Thick wafers cause an increase in capacitance, requiring thicker transmission lines, and, in turn, a larger IC footprint. In contrast, thinned wafers have the benefits of reduction in transmission line thickness, IC miniaturization, improved heat dissipation, and realization of stacked configuration in packaging. Stacked configuration is particularly useful for compact electronic products such as cellular telephones. By stacking and interconnecting devices vertically, device interconnection density and corresponding reductions in signal delay (as a result of shortening the distance between electrical connection points) can be significantly increased.
Silicon wafers used in high-volume integrated circuit production are typically 200 or 300 mm in diameter and have a through-wafer thickness of about 750 microns. Without thinning, it would be nearly impossible to form backside electrical contacts that connect with front-side circuitry by passing the connections through the wafer. Highly efficient thinning processes for semiconductor-grade silicon and compound semiconductors based on mechanical grinding (back-grinding) and polishing as well as chemical etching are now in commercial use. These processes allow device wafer thickness to be reduced to less than 100 microns in a few minutes while maintaining precise control over cross-wafer thickness uniformity.
Device wafers that have been thinned to less than 100 microns, and especially those thinned to less than 60 microns, are extremely fragile and must be supported over their full dimensions to prevent cracking and breakage. Various wafer wands and chucks have been developed for transferring ultra-thin device wafers, but the problem still exists on how to support the wafers during back-grinding and TSV-formation processes, because these steps impose high thermal and mechanical stresses on the device wafer as it is being thinned or after thinning. An increasingly popular approach to ultra-thin wafer handling involves mounting the full-thickness device wafer face down to a rigid carrier with a polymeric adhesive, to form a bonded stack. It is then thinned and processed from the backside. The fully processed, ultra-thin wafer is then removed, or debonded, from the carrier after the backside processing has been completed.
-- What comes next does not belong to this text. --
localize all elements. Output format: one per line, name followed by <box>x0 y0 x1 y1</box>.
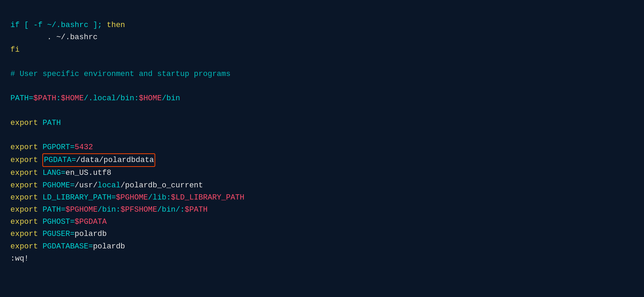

In debonding the bonded stack, particularly in an automatic process, complicated mechanical mechanisms such as robot arms must be employed to manipulate the stack using strong but non-uniform mechanical force, to execute motions like sliding, lifting, and twisting. As thinned wafers are extremely fragile, defects associated with this approach include device wafer breakage and damage within the microscopic circuitry of individual devices, which lead to device failure and yield loss. Moreover, complicated mechanical mechanisms also suffer from the disadvantages of higher cost, difficult operation, and lower efficiency.
Therefore, there exists a need for new approaches for debonding a carrier-workpiece bonded stack that can enhance the efficiency, simplify the procedure, provide high wafer throughput, and reduce or eliminate the risks for device wafer breakage and internal device damage. Advantageously, the present invention provides a solution that can meet such a need.